ACTIVITY: Restating the data word for word is all that is required.

INPUT MATERIAL:
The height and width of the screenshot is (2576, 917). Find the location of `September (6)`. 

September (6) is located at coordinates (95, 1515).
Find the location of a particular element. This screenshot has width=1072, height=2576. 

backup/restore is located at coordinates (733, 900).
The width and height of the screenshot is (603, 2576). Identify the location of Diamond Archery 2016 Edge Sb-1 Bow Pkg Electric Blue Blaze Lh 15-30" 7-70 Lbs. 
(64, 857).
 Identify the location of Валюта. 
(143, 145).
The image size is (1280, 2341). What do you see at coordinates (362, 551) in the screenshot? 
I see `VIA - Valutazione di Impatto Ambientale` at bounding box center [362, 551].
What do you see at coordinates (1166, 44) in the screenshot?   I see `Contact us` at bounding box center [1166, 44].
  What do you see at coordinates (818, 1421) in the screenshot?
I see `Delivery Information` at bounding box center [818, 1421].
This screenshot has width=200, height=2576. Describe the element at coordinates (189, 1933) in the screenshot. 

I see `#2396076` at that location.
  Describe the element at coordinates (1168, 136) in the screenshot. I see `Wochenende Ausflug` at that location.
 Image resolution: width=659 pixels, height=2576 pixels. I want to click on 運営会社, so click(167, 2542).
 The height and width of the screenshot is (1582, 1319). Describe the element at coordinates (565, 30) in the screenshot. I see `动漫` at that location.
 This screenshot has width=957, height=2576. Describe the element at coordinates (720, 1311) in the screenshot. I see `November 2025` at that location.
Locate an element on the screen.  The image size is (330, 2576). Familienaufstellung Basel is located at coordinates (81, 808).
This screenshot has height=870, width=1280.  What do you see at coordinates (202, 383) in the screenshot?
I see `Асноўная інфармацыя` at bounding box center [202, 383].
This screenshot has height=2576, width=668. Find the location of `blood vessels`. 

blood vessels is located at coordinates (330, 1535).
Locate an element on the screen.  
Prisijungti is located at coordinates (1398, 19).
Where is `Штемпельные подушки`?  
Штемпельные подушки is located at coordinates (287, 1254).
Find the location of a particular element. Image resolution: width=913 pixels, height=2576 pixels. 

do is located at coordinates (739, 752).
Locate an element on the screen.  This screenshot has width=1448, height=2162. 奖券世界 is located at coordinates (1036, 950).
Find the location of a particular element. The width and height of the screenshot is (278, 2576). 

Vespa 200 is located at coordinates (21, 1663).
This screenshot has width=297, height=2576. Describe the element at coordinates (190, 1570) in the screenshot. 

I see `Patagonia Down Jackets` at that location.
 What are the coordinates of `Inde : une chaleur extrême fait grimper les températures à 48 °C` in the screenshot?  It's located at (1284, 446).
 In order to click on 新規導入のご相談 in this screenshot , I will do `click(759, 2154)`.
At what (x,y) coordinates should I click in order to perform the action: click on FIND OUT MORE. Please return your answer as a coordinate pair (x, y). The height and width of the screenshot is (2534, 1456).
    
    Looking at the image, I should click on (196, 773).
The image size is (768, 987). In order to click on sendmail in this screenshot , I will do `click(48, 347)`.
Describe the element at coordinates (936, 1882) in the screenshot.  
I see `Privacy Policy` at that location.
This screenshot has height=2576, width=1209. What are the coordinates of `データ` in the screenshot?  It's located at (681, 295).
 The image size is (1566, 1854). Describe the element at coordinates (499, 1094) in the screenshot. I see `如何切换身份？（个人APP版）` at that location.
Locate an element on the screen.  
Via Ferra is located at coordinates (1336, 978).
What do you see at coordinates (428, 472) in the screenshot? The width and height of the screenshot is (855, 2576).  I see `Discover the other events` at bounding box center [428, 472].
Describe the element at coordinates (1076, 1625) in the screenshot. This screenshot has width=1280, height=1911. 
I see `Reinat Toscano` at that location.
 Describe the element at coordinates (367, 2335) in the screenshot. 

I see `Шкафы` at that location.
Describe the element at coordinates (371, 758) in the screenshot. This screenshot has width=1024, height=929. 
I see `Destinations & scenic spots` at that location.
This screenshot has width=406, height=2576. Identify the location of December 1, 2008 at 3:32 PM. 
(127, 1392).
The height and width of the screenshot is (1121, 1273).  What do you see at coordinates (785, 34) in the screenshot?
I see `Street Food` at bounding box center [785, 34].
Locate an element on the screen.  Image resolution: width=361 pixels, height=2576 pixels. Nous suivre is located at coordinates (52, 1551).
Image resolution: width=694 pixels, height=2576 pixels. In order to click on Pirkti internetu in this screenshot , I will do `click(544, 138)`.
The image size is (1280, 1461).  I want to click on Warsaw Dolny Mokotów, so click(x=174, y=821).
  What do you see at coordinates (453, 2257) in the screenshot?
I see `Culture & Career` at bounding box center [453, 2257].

RESPONSE AREA:
The height and width of the screenshot is (2576, 917). Find the location of `September (6)`. 

September (6) is located at coordinates (95, 1515).
Find the location of a particular element. This screenshot has width=1072, height=2576. 

backup/restore is located at coordinates (733, 900).
The width and height of the screenshot is (603, 2576). Identify the location of Diamond Archery 2016 Edge Sb-1 Bow Pkg Electric Blue Blaze Lh 15-30" 7-70 Lbs. 
(64, 857).
 Identify the location of Валюта. 
(143, 145).
The image size is (1280, 2341). What do you see at coordinates (362, 551) in the screenshot? 
I see `VIA - Valutazione di Impatto Ambientale` at bounding box center [362, 551].
What do you see at coordinates (1166, 44) in the screenshot?   I see `Contact us` at bounding box center [1166, 44].
  What do you see at coordinates (818, 1421) in the screenshot?
I see `Delivery Information` at bounding box center [818, 1421].
This screenshot has width=200, height=2576. Describe the element at coordinates (189, 1933) in the screenshot. 

I see `#2396076` at that location.
  Describe the element at coordinates (1168, 136) in the screenshot. I see `Wochenende Ausflug` at that location.
 Image resolution: width=659 pixels, height=2576 pixels. I want to click on 運営会社, so click(167, 2542).
 The height and width of the screenshot is (1582, 1319). Describe the element at coordinates (565, 30) in the screenshot. I see `动漫` at that location.
 This screenshot has width=957, height=2576. Describe the element at coordinates (720, 1311) in the screenshot. I see `November 2025` at that location.
Locate an element on the screen.  The image size is (330, 2576). Familienaufstellung Basel is located at coordinates (81, 808).
This screenshot has height=870, width=1280.  What do you see at coordinates (202, 383) in the screenshot?
I see `Асноўная інфармацыя` at bounding box center [202, 383].
This screenshot has height=2576, width=668. Find the location of `blood vessels`. 

blood vessels is located at coordinates (330, 1535).
Locate an element on the screen.  
Prisijungti is located at coordinates (1398, 19).
Where is `Штемпельные подушки`?  
Штемпельные подушки is located at coordinates (287, 1254).
Find the location of a particular element. Image resolution: width=913 pixels, height=2576 pixels. 

do is located at coordinates (739, 752).
Locate an element on the screen.  This screenshot has width=1448, height=2162. 奖券世界 is located at coordinates (1036, 950).
Find the location of a particular element. The width and height of the screenshot is (278, 2576). 

Vespa 200 is located at coordinates (21, 1663).
This screenshot has width=297, height=2576. Describe the element at coordinates (190, 1570) in the screenshot. 

I see `Patagonia Down Jackets` at that location.
 What are the coordinates of `Inde : une chaleur extrême fait grimper les températures à 48 °C` in the screenshot?  It's located at (1284, 446).
 In order to click on 新規導入のご相談 in this screenshot , I will do `click(759, 2154)`.
At what (x,y) coordinates should I click in order to perform the action: click on FIND OUT MORE. Please return your answer as a coordinate pair (x, y). The height and width of the screenshot is (2534, 1456).
    
    Looking at the image, I should click on (196, 773).
The image size is (768, 987). In order to click on sendmail in this screenshot , I will do `click(48, 347)`.
Describe the element at coordinates (936, 1882) in the screenshot.  
I see `Privacy Policy` at that location.
This screenshot has height=2576, width=1209. What are the coordinates of `データ` in the screenshot?  It's located at (681, 295).
 The image size is (1566, 1854). Describe the element at coordinates (499, 1094) in the screenshot. I see `如何切换身份？（个人APP版）` at that location.
Locate an element on the screen.  
Via Ferra is located at coordinates (1336, 978).
What do you see at coordinates (428, 472) in the screenshot? The width and height of the screenshot is (855, 2576).  I see `Discover the other events` at bounding box center [428, 472].
Describe the element at coordinates (1076, 1625) in the screenshot. This screenshot has width=1280, height=1911. 
I see `Reinat Toscano` at that location.
 Describe the element at coordinates (367, 2335) in the screenshot. 

I see `Шкафы` at that location.
Describe the element at coordinates (371, 758) in the screenshot. This screenshot has width=1024, height=929. 
I see `Destinations & scenic spots` at that location.
This screenshot has width=406, height=2576. Identify the location of December 1, 2008 at 3:32 PM. 
(127, 1392).
The height and width of the screenshot is (1121, 1273).  What do you see at coordinates (785, 34) in the screenshot?
I see `Street Food` at bounding box center [785, 34].
Locate an element on the screen.  Image resolution: width=361 pixels, height=2576 pixels. Nous suivre is located at coordinates (52, 1551).
Image resolution: width=694 pixels, height=2576 pixels. In order to click on Pirkti internetu in this screenshot , I will do `click(544, 138)`.
The image size is (1280, 1461).  I want to click on Warsaw Dolny Mokotów, so click(x=174, y=821).
  What do you see at coordinates (453, 2257) in the screenshot?
I see `Culture & Career` at bounding box center [453, 2257].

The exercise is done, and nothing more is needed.